I’m assuming the Dolphins target in this case is Tagovailoa. The Lions and Giants will pass on him, and the teams behind Miami (Los Angeles Chargers, the Carolina Panthers, possibly the Las Vegas Raiders) need Day One starters. Thus only Herbert would likely be worth a trade up to acquire. That leaves Miami with all their draft capital intact and still getting their guy.
And if by chance a team does trade up and select Tagovailoa ahead of them, Miami still has the same options as the earlier scenario, with one of Herbert/Love available when it’s their turn to pick. Herbert could come in and compete right away with current Dolphins QB Ryan Fitzpatrick, while the selection of Love would likely have them in the same position as with Tagovailoa, sitting him for a redshirt year, although Love could press for a promotion earlier if the team or Fitzpatrick struggles.
As for trading down if they ‘settle’ for Herbert/Love? I don’t see that happening at all. Worst case scenario, the Dolphins take Love at #5, which would be considered an overreach by most draft pundits. But considering that the Chargers sit one spot behind Miami and are in dire need of a quarterback, I don’t see Miami trading back and taking the chance on losing out on all four of the top QBs in this draft.
Because the Dolphins are in a unique position of having a high draft pick AND not need a Day One starter, I fully expect Miami to stay at #5 overall and take the highest-rated QB that falls to them.

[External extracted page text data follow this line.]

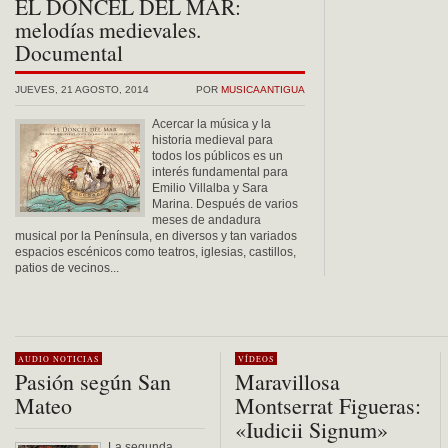
EL DONCEL DEL MAR:
melodías medievales.
Documental
JUEVES, 21 AGOSTO, 2014
POR
MUSICAANTIGUA
Acercar la música y la
historia medieval para
todos los públicos es un
interés fundamental para
Emilio Villalba y Sara
Marina. Después de varios
meses de andadura
musical por la Península, en diversos y tan variados
espacios escénicos como teatros, iglesias, castillos,
patios de vecinos...
AUDIO
NOTICIAS
VÍDEOS
Pasión según San
Maravillosa
Mateo
Montserrat Figueras:
«Iudicii Signum»
La segunda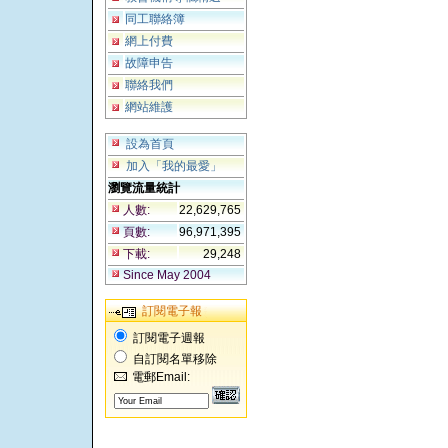
同工聯絡簿
網上付費
故障申告
聯絡我們
網站維護
設為首頁
加入「我的最愛」
瀏覽流量統計
人數:
22,629,765
頁數:
96,971,395
下載:
29,248
Since May 2004
訂閱電子報
訂閱電子週報
自訂閱名單移除
電郵Email: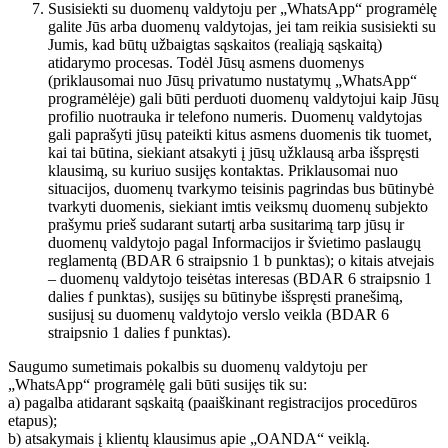
Susisiekti su duomenų valdytoju per „WhatsApp“ programėlę
galite Jūs arba duomenų valdytojas, jei tam reikia susisiekti su
Jumis, kad būtų užbaigtas sąskaitos (realiąją sąskaitą)
atidarymo procesas. Todėl Jūsų asmens duomenys
(priklausomai nuo Jūsų privatumo nustatymų „WhatsApp“
programėlėje) gali būti perduoti duomenų valdytojui kaip Jūsų
profilio nuotrauka ir telefono numeris. Duomenų valdytojas
gali paprašyti jūsų pateikti kitus asmens duomenis tik tuomet,
kai tai būtina, siekiant atsakyti į jūsų užklausą arba išspręsti
klausimą, su kuriuo susijęs kontaktas. Priklausomai nuo
situacijos, duomenų tvarkymo teisinis pagrindas bus būtinybė
tvarkyti duomenis, siekiant imtis veiksmų duomenų subjekto
prašymu prieš sudarant sutartį arba susitarimą tarp jūsų ir
duomenų valdytojo pagal Informacijos ir švietimo paslaugų
reglamentą (BDAR 6 straipsnio 1 b punktas); o kitais atvejais
– duomenų valdytojo teisėtas interesas (BDAR 6 straipsnio 1
dalies f punktas), susijęs su būtinybe išspręsti pranešimą,
susijusį su duomenų valdytojo verslo veikla (BDAR 6
straipsnio 1 dalies f punktas).
Saugumo sumetimais pokalbis su duomenų valdytoju per
„WhatsApp“ programėlę gali būti susijęs tik su:
a) pagalba atidarant sąskaitą (paaiškinant registracijos procedūros
etapus);
b) atsakymais į klientų klausimus apie „OANDA“ veiklą.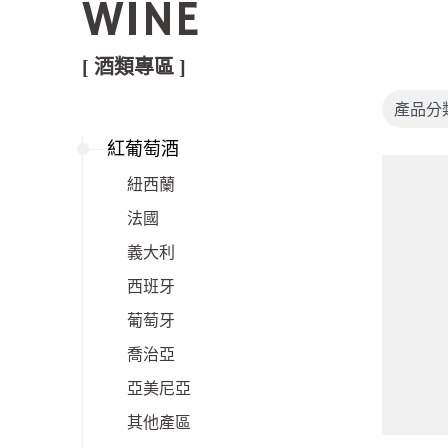
WINE
[ 酒類專區 ]
紅葡萄酒
紐西蘭
法國
義大利
西班牙
葡萄牙
喬治亞
亞美尼亞
其他產區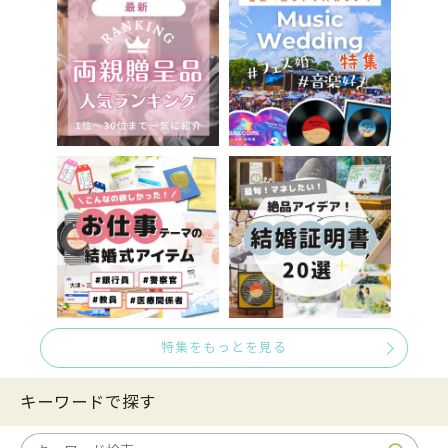
特集をもっとを見る
キーワードで探す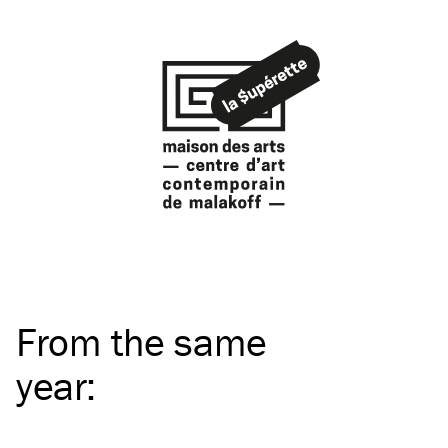
From the same
year
: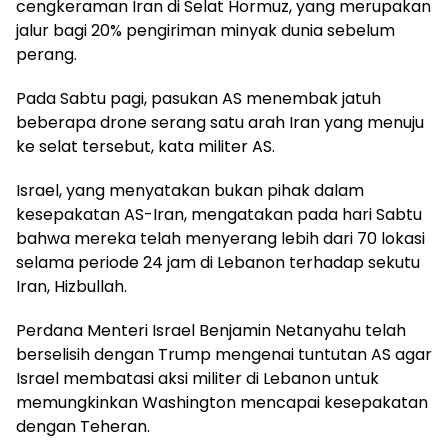
cengkeraman Iran di Selat Hormuz, yang merupakan
jalur bagi 20% pengiriman minyak dunia sebelum
perang.
Pada Sabtu pagi, pasukan AS menembak jatuh
beberapa drone serang satu arah Iran yang menuju
ke selat tersebut, kata militer AS.
Israel, yang menyatakan bukan pihak dalam
kesepakatan AS-Iran, mengatakan pada hari Sabtu
bahwa mereka telah menyerang lebih dari 70 lokasi
selama periode 24 jam di Lebanon terhadap sekutu
Iran, Hizbullah.
Perdana Menteri Israel Benjamin Netanyahu telah
berselisih dengan Trump mengenai tuntutan AS agar
Israel membatasi aksi militer di Lebanon untuk
memungkinkan Washington mencapai kesepakatan
dengan Teheran.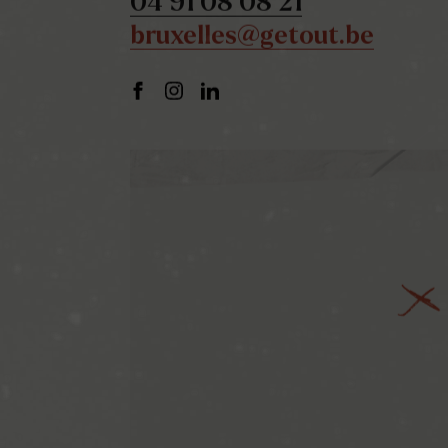
04 91 08 08 21
bruxelles@getout.be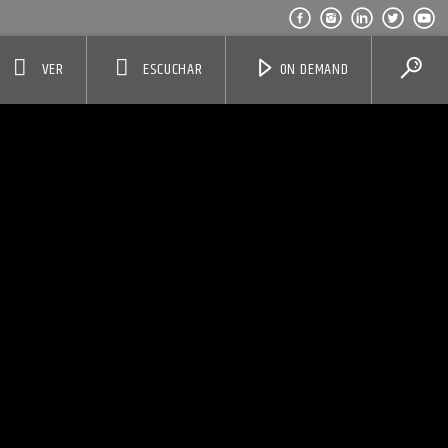
VER
ESCUCHAR
ON DEMAND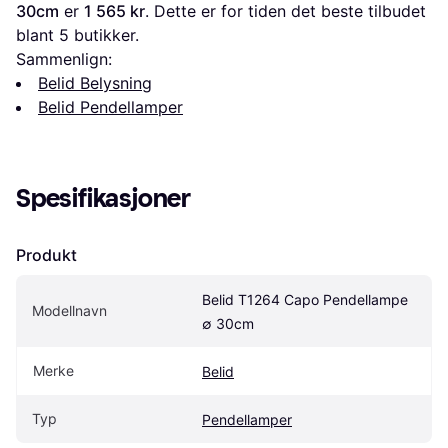
30cm
 er 
1 565 kr
. Dette er for tiden det beste tilbudet 
blant 
5
 butikker.
Sammenlign:
Belid Belysning
Belid Pendellamper
Spesifikasjoner
Produkt
Belid T1264 Capo Pendellampe 
Modellnavn
∅ 30cm
Merke
Belid
Typ
Pendellamper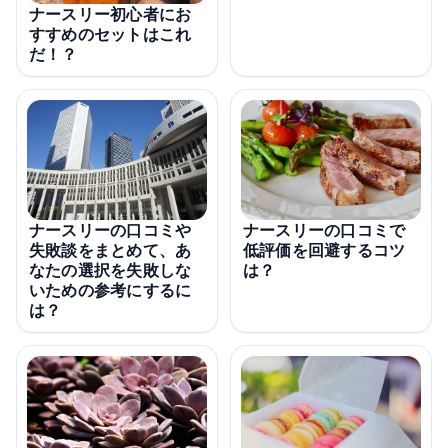
ナースリー初心者にお
すすめのセットはこれ
だ！？
ナースリーの口コミや
ナースリーの口コミで
失敗談をまとめて、あ
低評価を回避するコツ
なたの選択を失敗しな
は？
いための参考にするに
は？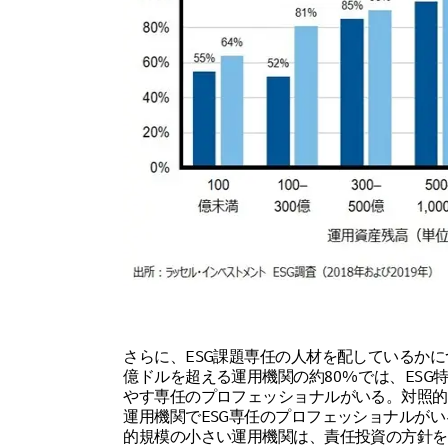
さらに、ESG課題専任の人材を配しているかに
億ドルを超える運用機関の約80%では、ESG
やす専任のプロフェッショナルがいる。対照的
運用機関でESG専任のプロフェッショナルがい
的規模の小さい運用機関は、責任投資の方針を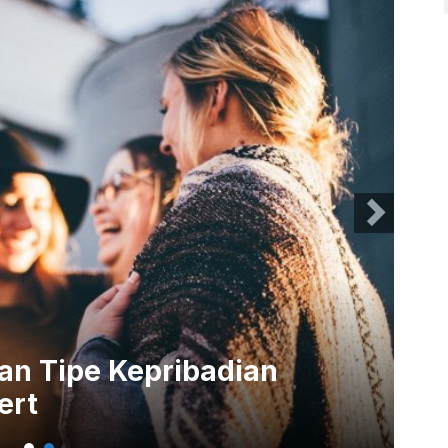
aan Tipe Kepribadian
ert
Me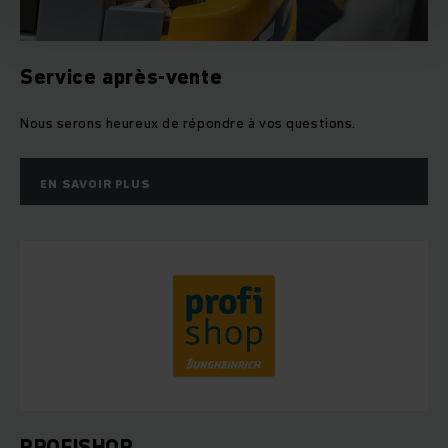
Service après-vente
Nous serons heureux de répondre à vos questions.
EN SAVOIR PLUS
PROFISHOP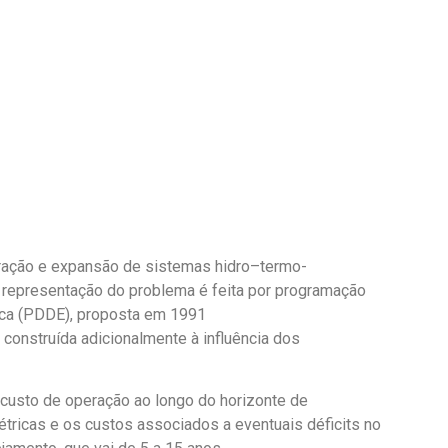
ração e expansão de sistemas hidro
–
termo-
 representação do
problema é feita por programação
ica (PDDE)
,
proposta em 1991
a construída adicionalmente à
influência dos
 custo de operação ao longo do horizonte de
étricas e os custos associados a eventuais déficits no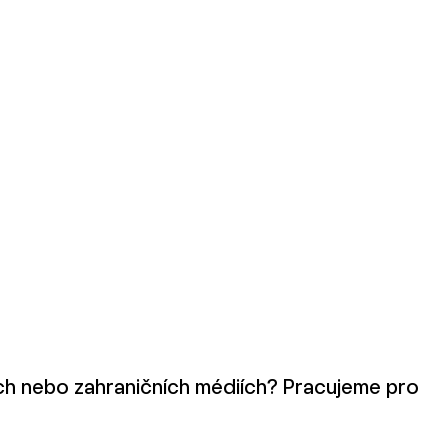
kých nebo zahraničních médiích? Pracujeme pro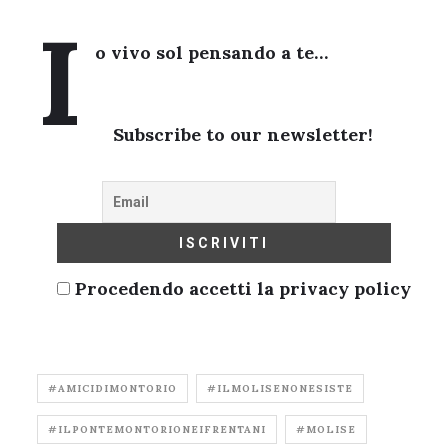
I
o vivo sol pensando a te…
Subscribe to our newsletter!
Procedendo accetti la privacy policy
#AMICIDIMONTORIO
#ILMOLISENONESISTE
#ILPONTEMONTORIONEIFRENTANI
#MOLISE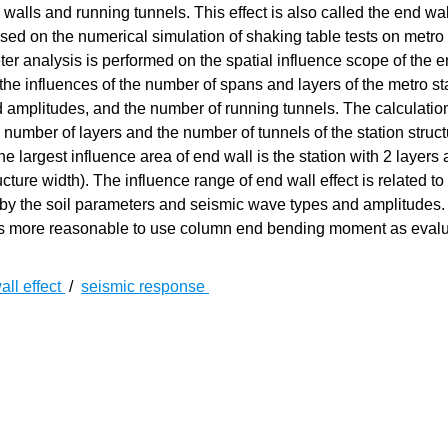
 walls and running tunnels. This effect is also called the end wall
ased on the numerical simulation of shaking table tests on metro 
ter analysis is performed on the spatial influence scope of the e
 the influences of the number of spans and layers of the metro st
d amplitudes, and the number of running tunnels. The calculatio
number of layers and the number of tunnels of the station struct
e largest influence area of end wall is the station with 2 layers
ucture width). The influence range of end wall effect is related to
ed by the soil parameters and seismic wave types and amplitudes. 
t is more reasonable to use column end bending moment as eval
all effect
/
seismic response
们把目光投向地下空间。21世纪是地下空间大发展的世纪,地下结
中破坏,会造成严重的后果及次生灾害。因此隧道及地铁车站等
震设计大多基于简化的荷载–结构方法,采用平面模型进行简化计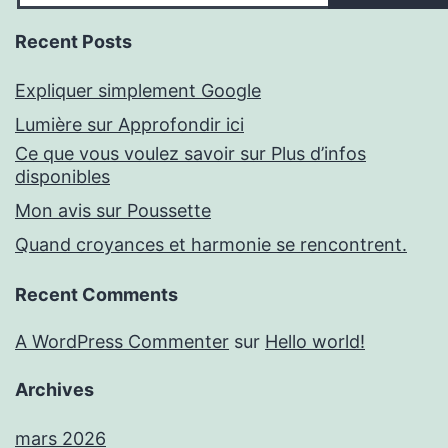
Recent Posts
Expliquer simplement Google
Lumière sur Approfondir ici
Ce que vous voulez savoir sur Plus d’infos
disponibles
Mon avis sur Poussette
Quand croyances et harmonie se rencontrent.
Recent Comments
A WordPress Commenter
sur
Hello world!
Archives
mars 2026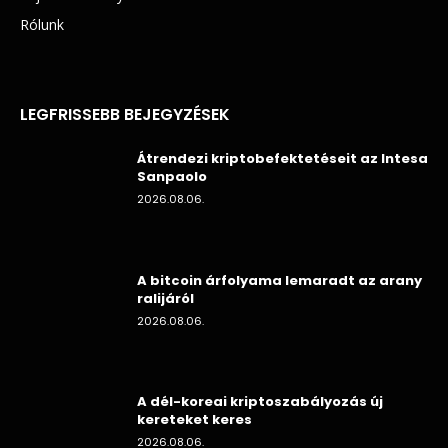
Rólunk
LEGFRISSEBB BEJEGYZÉSEK
Átrendezi kriptobefektetéseit az Intesa
Sanpaolo
2026.08.06.
A bitcoin árfolyama lemaradt az arany
ralijáról
2026.08.06.
A dél-koreai kriptoszabályozás új
kereteket keres
2026.08.06.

I fully expect that QB to be Tua Tagovailoa.
And if by chance they miss on Tagovailoa? There are two very good prospects in Herbert and Love that carry just as much hope and potential as the other two QBs in this draft. As history has shown time and time again, the first QB selected doesn’t always end up being the best NFL QB down the road.
So while fans have their favorite QB, and some are insistent that the Dolphins need to do anything and everything they can to make sure they get 'their guy,' the simple fact of the matter is that there are several options, and the Dolphins are in a prime position to get their guy.
So relax, folks. It’s going to be all right.